Others might look kind of like a mug, you know, it might be a glass or a bowl or something similar. Now, as a human being, you can tell straight away if the image you've got in front of you represents a coffee mug or not, But machines don't inherently possess this ability. You could feed one photo of a generic off white coffee mug, the handle happens to be pointed to the left, and you tag that photo as a coffee mug, you give meta data to the computer to classify that as

a coffee mug. And if you create a database of images, maybe you do a search for coffee mug, that one would come up as a result because of all the work you've done with tagging this thing and effectively telling

the computer this is what I mean by coffee mug. However, if you fed a new image and this one is of a red coffee mug that's of a different size, maybe the photo has different lighting conditions, maybe the mug is a little closer to the camera, the handles point to the right and on the left, would the computer automatically know that that's a coffee mug. No, it hasn't learned that. So you would have to build a predictive model for a computer to follow based on the known

input and outputs. Your output is you want the computer to classify photos as either having a coffee mug in them or not, And you might use an artificial neural network. In this case, you're creating nodes that accept input, then they apply some sort of decision making process to that input and then pass it along further along the network. You can almost think of nodes as essentially making a yes or no judgment on a piece of data. Does

the input qualify or does it not? Does it have this particular aspect of whatever it is you're looking at, in our case, coffee mugs or does it lack that? With our mug example, it could be a simple question like is this mug shaped? But the nodes are asking lots of questions and making lots of judgments and passing them throughout the neural network until you get to the final output, the final judgment of is this a coffee mug or is it not? And computer scientists influence how

the computer processes information. They adjust the waiting of answers waiting as in like weight, as in heavy W E I G H T waiting. So you create your model, you use nodes that are making a series of judgments on images. You wait those decisions so that you're hopefully going toward a more accurate result, and you feed your photos through and you look at the output. Now you know whether the photos have a coffee mug in them or not. You're looking to see if the computer can

recognize that. So you're looking to see if your model succeeded or failed. And then you go back and you make adjustments to your neural network. You adjust the waitings of those decisions so that the nodes process information in a slightly different way, and you always have the goal of improving the accuracy of the overall system. You feed the images through it again, and you do this over

and over. You train the computer model so that it gets more accurate as you make these adjustments, and ultimately you get to a system that can accept brand new images, ones that haven't been deliberately chosen, and then sort those into images that either are of a coffee mug or are not. And this is in an area called classification.

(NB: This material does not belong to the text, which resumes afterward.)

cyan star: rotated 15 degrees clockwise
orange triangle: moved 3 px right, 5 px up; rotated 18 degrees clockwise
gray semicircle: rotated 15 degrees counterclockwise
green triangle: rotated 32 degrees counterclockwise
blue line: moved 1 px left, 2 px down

So in our simple example, images just fall into two broad classifications, photos with mugs or photos without, though we're gonna get a little more complicated a little bit later, so you can have all sorts of classifications. Medical imaging systems make use of this sort of machine learning process to indicate whether or not an image of a of

a tumor is benign or not. Handwriting recognition program ms do this to speech recognition can do this as well, so supervised learning systems can also use a different approach called regression as a means of training a system regression is all about predicting a continuous response, like how much electricity a community is going to need over time. It's

about predicting things to which you can assign real numbers. So, for example, predicting a change in temperature, temperature happens to have a value that is a real number, so that falls into this category that's supervised learning, where we have the known inputs and known outputs. We know definitively if the information the computer generates is accurate or not because

we can actually check its work. It's kind of like a teacher grading student tests and then working with a student who has a low score to get a better understanding of subject matter, and then on the next test hopefully they score better, and you keep working with that student over and over until they have reached a high of level of consistency of being correct. Unsupervised learning is more about finding patterns or meaning in data where no

such patterns or meaning is initially obvious. When we talk about sifting through big data to find patterns, this is the kind of thing we're talking about. Those patterns might be subtle, or they might only be obvious when you're dealing with truly enormous amounts of information. We humans are really good at spotting patterns up to a point. It's part of our survival mechanism. Recognizing patterns helped ancient humans recognize prey or predators, so it's a key element to

the survival of our species. But when you get to really, really big quantities of data, it's hard for us to see patterns. It would be kind of like if you jumped off a boat in the middle of the ocean and then you were told to look for patterns that are the size of New Zealand you'd be lost right away. The scale is something we can't deal with. But computer systems can handle data far more efficiently than we can, and that means they can potentially spot patterns where we

would not. Unsupervised learning techniques are best for this, and they have a few different approaches. One is clustering, which is pretty much what sounds like. The system looks for groupings and data indications of clusters, pattern clusters. And now I need to get back to my image recognition coffee mug analogy. If we were just feeding images that are either a coffee mug on a neutral background or something else,

then we could go supervised learning all the way. But if we wanted to create a system that could recognize if a coffee mug were in a larger scene, like a crowded kitchen table, lots of other stuff is on it, we could probably rely a bit on unsupervised learning, in which we would use clustering to teach the system to look for data that collectively appears to represent a coffee mug. We're trying to create a system that can pick out the shape of a coffee mug in an image that

has a lot of other shapes in it. The system needs to understand which shapes, which lines and curves represent the borders of objects. So what is a coffee mug as opposed to say, a tablecloth or a shadow or a bowl with a spoon next to it. Unsupervised pattern recognition can lead to that outcome. Again, it requires a lot of training. You feed millions of images to a system numerous times to refine this approach. The method often relies upon hidden Markov models. Oh and this also ties

into something else that's you know, tangentially related. But I thought I would bring it up in case you guys have been experiencing it as much as I have. If you've noticed a lot more instances of websites demanding that you prove you're not a robot with a capture. By the way, this is a good reminder that if you go to the tech stuff store at t public dot com slash stores slash tech Stuff, you can get a shirt or you know, dare I say, a coffee mug

with this capture robot idea on it. A lot of those captures involve a series of photos, and it's your job to click all the photos that have something specific in them, you know, like bicycles or crosswalks, or traffic lights or fire hydrants. If you've wondered why that is, well, it all comes down to good traffic versus bad traffic. There's a lot of traffic out there that is uh powered by butts for various reasons, and that can clog things up, and so systems and companies like Google want

to prioritize traffic that's good traffic. It represents actual people trying to do stuff, and give them preferential access to other methods that might be malevolent or just might end up making things run slower if they get unfettered access.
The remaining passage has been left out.